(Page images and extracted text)
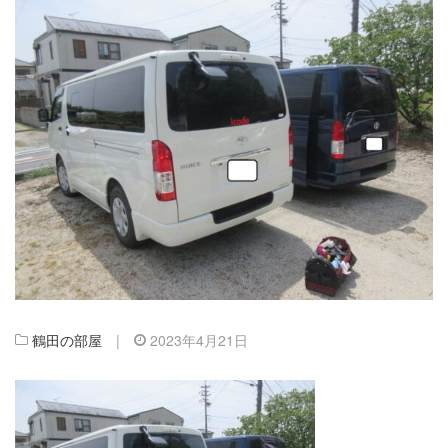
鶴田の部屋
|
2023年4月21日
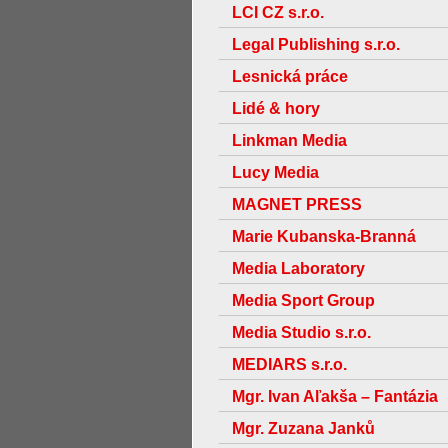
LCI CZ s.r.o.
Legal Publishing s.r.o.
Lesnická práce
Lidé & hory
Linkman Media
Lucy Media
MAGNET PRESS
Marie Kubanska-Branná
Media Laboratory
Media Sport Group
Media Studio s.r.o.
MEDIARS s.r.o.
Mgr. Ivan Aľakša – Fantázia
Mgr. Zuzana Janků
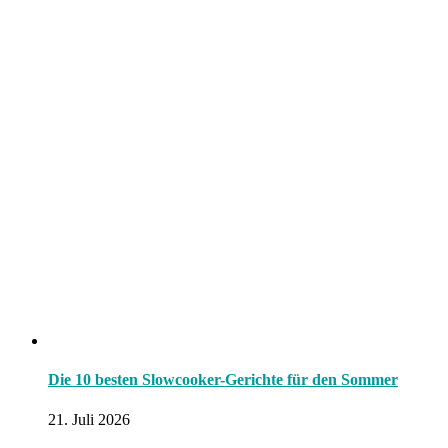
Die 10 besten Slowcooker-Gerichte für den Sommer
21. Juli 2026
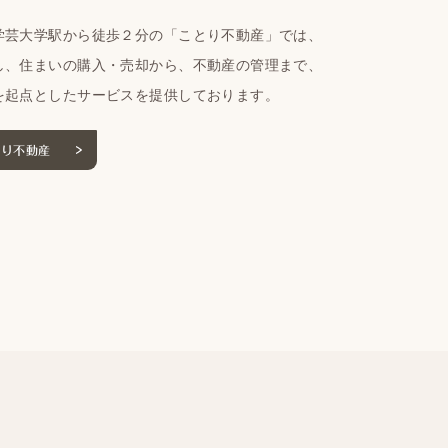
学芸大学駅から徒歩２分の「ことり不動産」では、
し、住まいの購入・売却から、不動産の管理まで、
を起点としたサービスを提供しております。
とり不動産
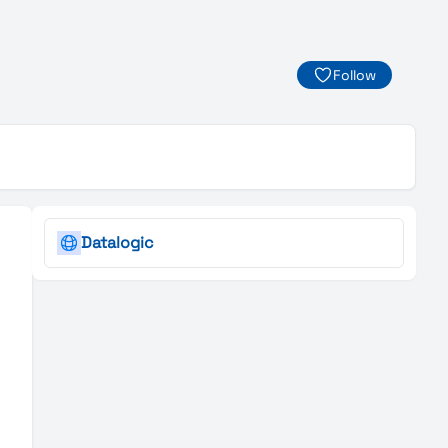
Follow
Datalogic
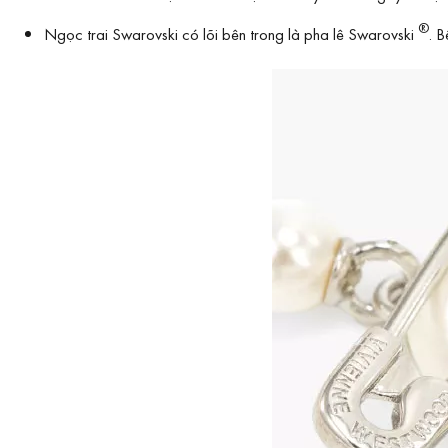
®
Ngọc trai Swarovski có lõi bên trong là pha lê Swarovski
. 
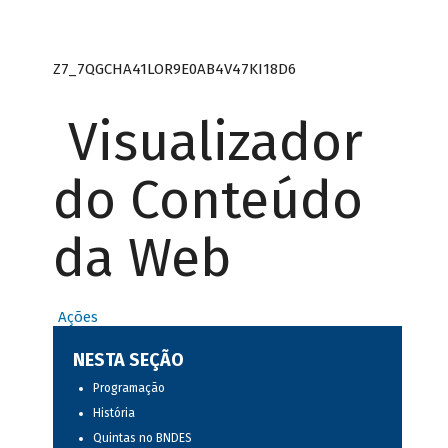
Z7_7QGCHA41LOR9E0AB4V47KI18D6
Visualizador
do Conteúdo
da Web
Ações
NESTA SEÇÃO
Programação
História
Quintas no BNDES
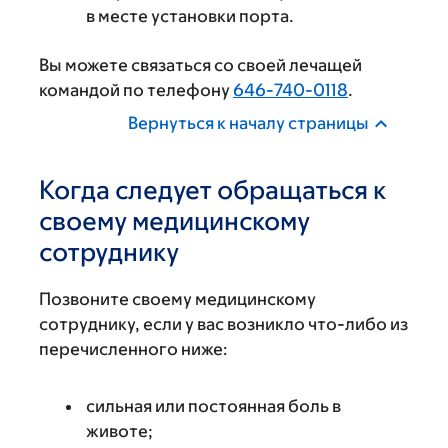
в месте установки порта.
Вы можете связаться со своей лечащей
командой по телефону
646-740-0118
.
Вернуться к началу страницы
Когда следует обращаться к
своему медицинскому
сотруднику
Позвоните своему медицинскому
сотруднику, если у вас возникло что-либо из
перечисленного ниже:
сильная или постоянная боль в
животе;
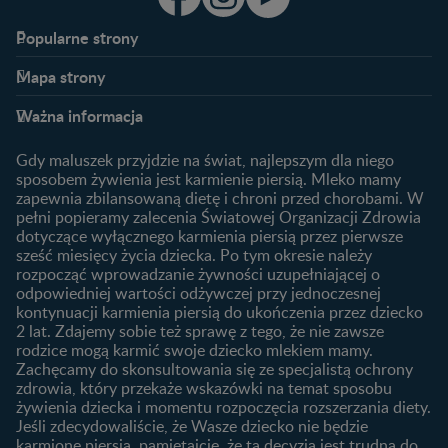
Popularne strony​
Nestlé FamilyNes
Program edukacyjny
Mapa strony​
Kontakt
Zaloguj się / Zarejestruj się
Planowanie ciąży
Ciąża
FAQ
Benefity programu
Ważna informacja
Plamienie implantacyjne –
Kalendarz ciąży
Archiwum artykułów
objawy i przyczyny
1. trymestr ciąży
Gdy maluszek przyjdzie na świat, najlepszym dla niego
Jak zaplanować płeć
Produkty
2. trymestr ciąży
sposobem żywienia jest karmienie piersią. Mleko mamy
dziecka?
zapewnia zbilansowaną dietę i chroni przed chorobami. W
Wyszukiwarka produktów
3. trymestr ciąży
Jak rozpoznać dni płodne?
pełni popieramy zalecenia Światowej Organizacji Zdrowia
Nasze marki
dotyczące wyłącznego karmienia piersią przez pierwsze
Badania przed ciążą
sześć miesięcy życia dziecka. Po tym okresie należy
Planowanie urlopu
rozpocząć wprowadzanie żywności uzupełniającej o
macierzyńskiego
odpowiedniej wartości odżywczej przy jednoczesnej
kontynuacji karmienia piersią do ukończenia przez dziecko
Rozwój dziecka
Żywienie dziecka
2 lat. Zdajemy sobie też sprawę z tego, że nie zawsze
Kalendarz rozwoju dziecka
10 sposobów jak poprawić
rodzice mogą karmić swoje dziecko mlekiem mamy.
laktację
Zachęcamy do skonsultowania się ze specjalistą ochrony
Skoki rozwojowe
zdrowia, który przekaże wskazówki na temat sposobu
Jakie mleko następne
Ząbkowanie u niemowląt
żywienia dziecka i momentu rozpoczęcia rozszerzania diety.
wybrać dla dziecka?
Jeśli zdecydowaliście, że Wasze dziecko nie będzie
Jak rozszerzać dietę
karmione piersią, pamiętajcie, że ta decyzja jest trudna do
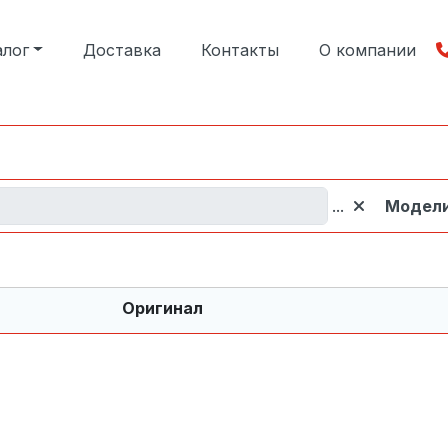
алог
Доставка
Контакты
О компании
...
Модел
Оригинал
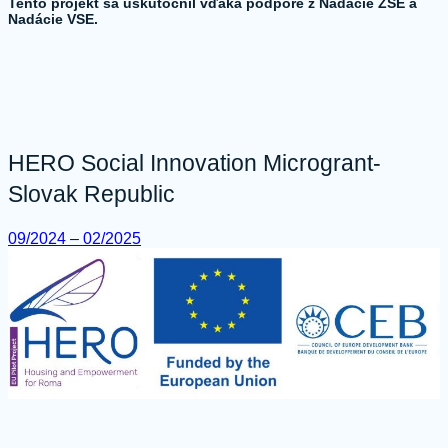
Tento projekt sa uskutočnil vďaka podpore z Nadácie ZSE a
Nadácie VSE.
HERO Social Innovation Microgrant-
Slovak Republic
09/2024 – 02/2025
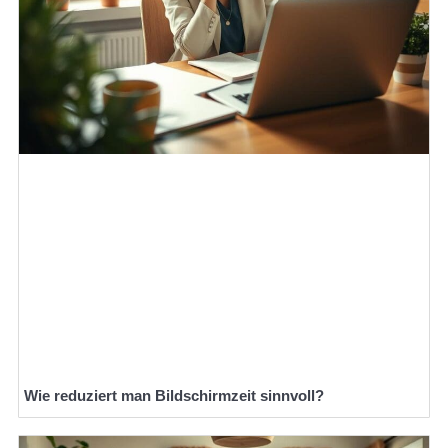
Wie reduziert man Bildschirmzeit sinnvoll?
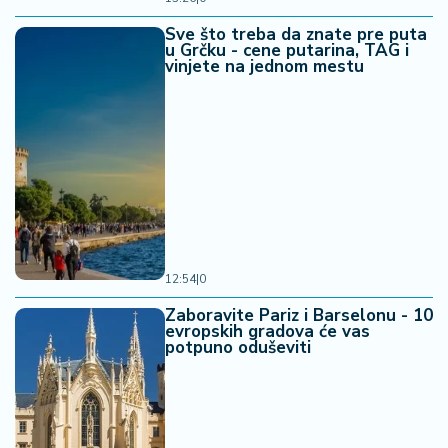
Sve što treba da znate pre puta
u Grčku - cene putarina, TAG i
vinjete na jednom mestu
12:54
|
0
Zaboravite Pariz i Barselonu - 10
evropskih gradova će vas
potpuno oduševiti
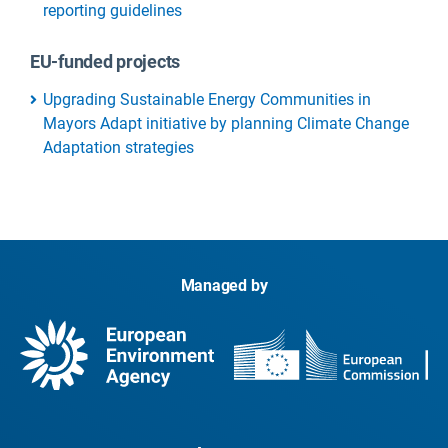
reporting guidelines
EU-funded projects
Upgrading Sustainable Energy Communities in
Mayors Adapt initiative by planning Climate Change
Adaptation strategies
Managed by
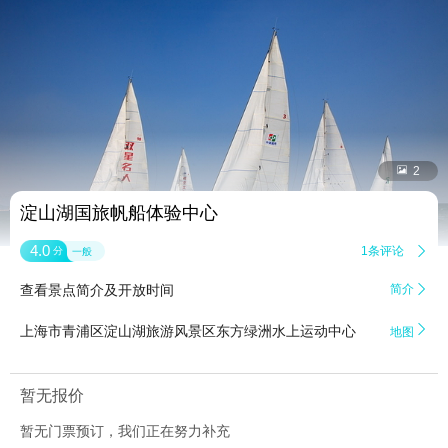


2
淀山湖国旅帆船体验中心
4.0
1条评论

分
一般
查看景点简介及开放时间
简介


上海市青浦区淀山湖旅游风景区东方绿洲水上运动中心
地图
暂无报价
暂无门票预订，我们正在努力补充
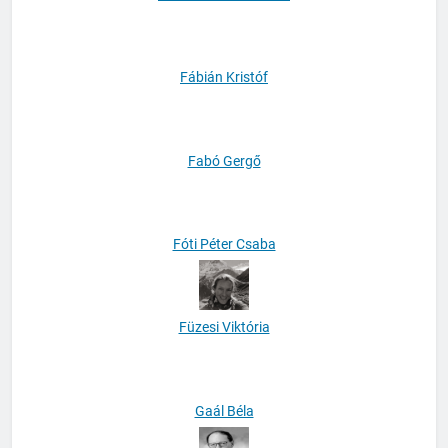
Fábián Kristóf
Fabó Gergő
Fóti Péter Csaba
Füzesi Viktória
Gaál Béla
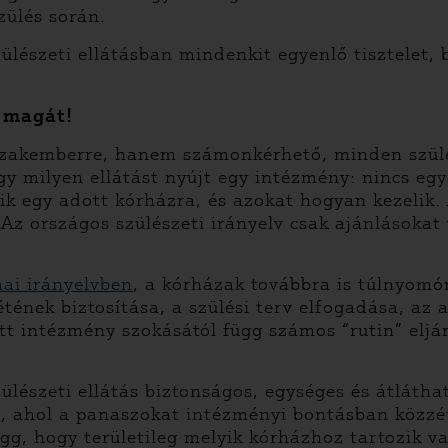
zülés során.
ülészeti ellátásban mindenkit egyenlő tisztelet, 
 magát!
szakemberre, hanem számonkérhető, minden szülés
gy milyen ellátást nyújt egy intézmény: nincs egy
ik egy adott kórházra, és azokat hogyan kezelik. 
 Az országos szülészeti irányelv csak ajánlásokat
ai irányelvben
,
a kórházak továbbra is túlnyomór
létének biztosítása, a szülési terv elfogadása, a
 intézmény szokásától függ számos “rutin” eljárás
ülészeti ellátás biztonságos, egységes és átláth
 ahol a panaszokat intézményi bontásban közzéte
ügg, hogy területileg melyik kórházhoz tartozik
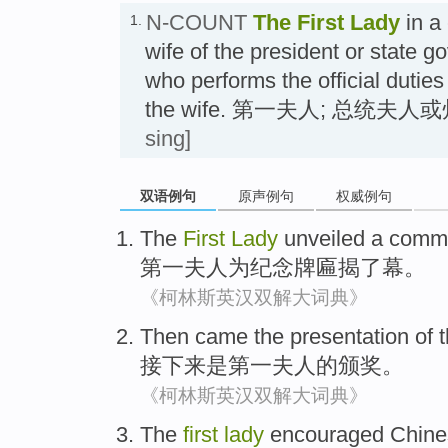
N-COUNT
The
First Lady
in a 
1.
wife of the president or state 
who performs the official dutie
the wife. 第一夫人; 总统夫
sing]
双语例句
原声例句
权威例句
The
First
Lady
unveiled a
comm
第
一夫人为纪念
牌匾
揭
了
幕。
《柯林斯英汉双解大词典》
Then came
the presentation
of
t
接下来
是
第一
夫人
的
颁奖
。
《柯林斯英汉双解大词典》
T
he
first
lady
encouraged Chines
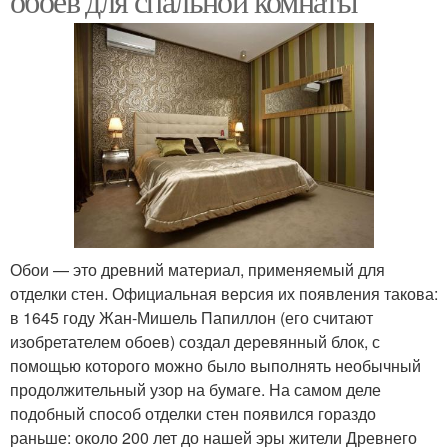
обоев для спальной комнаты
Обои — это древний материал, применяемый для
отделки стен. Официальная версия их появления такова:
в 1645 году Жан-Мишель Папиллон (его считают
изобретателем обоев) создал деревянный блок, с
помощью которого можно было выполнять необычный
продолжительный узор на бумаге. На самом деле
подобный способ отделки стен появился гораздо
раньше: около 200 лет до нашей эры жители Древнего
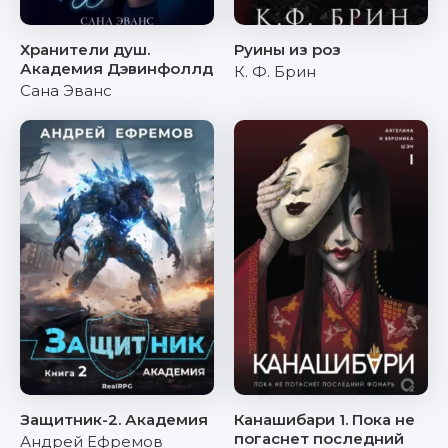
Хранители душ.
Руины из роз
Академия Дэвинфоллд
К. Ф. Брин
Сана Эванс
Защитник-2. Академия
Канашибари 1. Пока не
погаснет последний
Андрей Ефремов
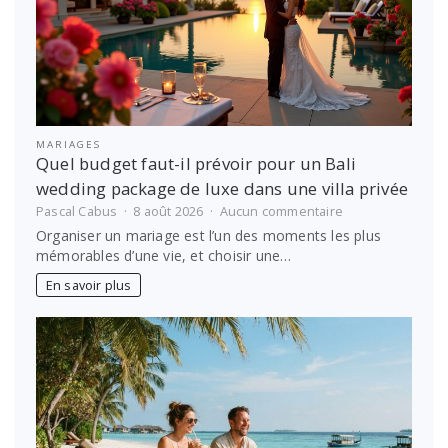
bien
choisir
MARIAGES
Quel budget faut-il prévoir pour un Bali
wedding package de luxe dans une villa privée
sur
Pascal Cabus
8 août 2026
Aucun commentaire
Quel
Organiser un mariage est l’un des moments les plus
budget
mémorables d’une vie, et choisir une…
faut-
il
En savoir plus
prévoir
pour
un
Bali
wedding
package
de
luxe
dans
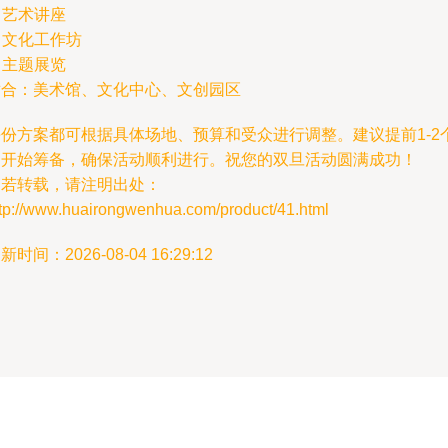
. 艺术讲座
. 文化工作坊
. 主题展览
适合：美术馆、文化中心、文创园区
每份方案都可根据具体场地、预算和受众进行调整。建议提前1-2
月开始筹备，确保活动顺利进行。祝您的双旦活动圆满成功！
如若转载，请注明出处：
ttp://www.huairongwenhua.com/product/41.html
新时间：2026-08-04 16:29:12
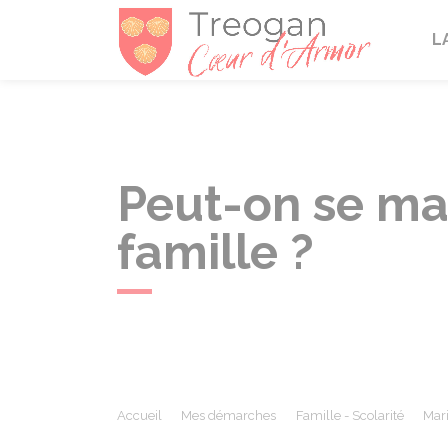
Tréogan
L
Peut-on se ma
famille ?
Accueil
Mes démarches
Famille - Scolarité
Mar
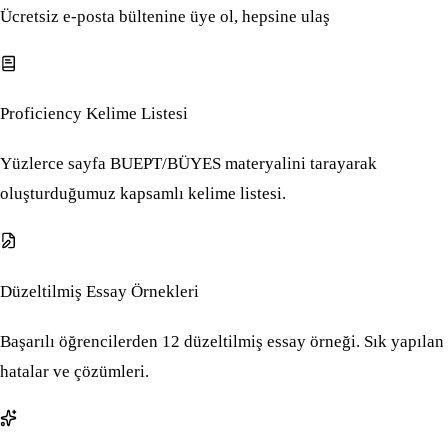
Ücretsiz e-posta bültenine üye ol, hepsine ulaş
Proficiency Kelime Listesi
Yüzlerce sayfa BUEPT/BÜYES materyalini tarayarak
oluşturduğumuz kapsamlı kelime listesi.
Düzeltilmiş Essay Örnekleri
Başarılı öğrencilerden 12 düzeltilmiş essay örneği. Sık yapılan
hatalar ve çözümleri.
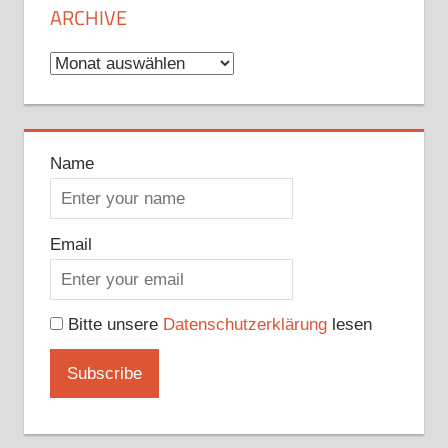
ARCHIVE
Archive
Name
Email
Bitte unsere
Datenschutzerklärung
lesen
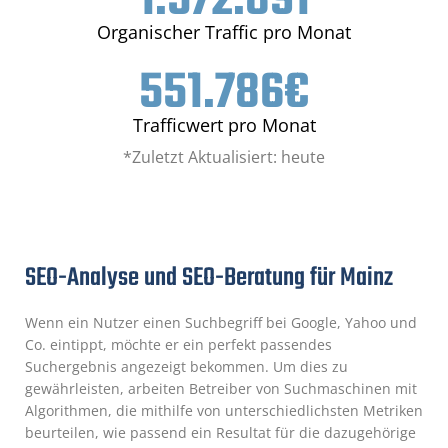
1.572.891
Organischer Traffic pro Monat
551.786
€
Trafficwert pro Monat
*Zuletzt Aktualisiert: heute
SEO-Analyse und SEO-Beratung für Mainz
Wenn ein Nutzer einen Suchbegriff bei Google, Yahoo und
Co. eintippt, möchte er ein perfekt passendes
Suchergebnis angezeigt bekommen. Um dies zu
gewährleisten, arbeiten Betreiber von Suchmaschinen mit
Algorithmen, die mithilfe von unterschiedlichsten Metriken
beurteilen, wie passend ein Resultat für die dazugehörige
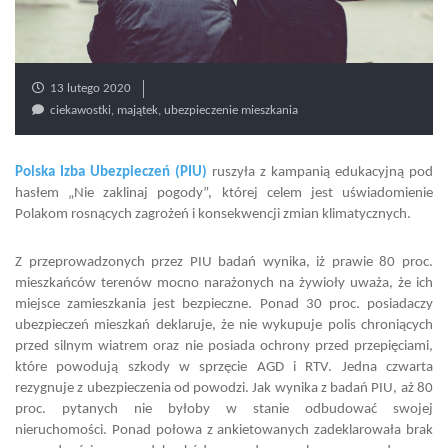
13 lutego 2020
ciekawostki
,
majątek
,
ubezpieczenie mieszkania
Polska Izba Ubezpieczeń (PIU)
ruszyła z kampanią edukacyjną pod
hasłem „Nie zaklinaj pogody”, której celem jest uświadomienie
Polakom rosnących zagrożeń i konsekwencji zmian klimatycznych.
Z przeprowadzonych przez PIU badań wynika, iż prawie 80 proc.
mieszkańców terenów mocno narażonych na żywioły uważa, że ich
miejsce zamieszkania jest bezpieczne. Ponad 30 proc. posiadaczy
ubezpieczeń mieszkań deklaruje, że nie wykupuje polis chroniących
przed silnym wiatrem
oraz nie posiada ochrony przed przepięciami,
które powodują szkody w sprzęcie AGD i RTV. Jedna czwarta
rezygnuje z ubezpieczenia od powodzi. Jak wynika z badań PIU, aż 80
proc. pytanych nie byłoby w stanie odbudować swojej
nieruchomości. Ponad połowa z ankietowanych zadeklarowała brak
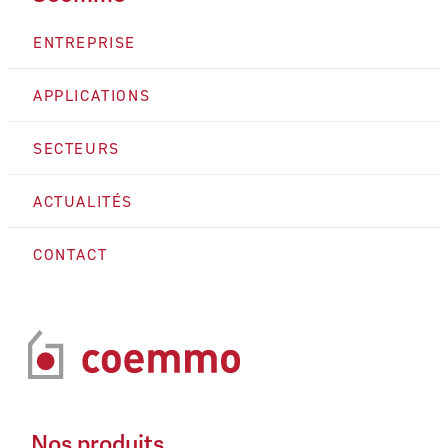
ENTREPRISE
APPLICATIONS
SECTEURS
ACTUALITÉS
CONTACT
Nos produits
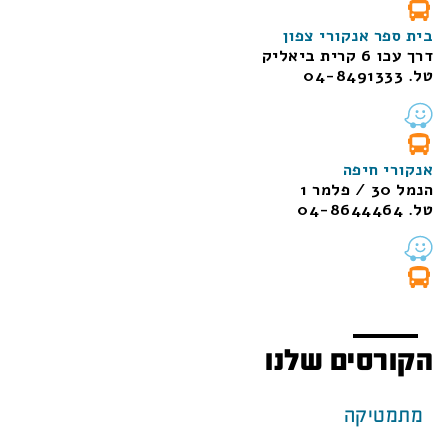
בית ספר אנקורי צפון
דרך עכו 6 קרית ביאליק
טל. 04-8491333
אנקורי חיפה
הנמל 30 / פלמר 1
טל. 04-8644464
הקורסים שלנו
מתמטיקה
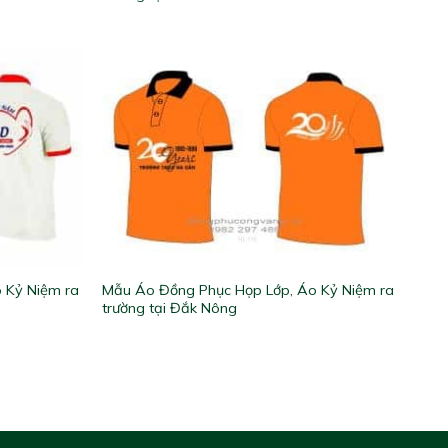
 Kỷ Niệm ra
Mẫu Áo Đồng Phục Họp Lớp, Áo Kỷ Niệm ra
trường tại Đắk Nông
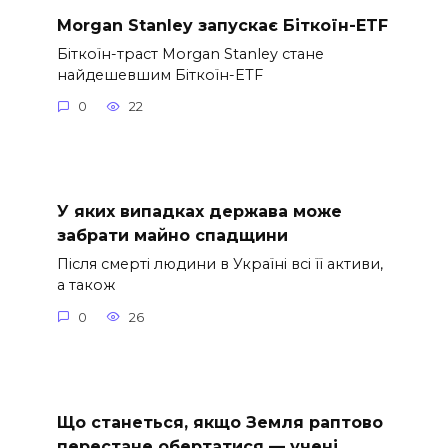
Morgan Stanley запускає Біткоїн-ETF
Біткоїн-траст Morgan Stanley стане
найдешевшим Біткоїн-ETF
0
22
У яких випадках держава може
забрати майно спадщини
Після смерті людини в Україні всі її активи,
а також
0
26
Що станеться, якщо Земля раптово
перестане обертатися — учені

Problem requirements
Gather up every line in the data above that contains the word "package", copying each one.

Response
wedding package de luxe dans une villa privée
package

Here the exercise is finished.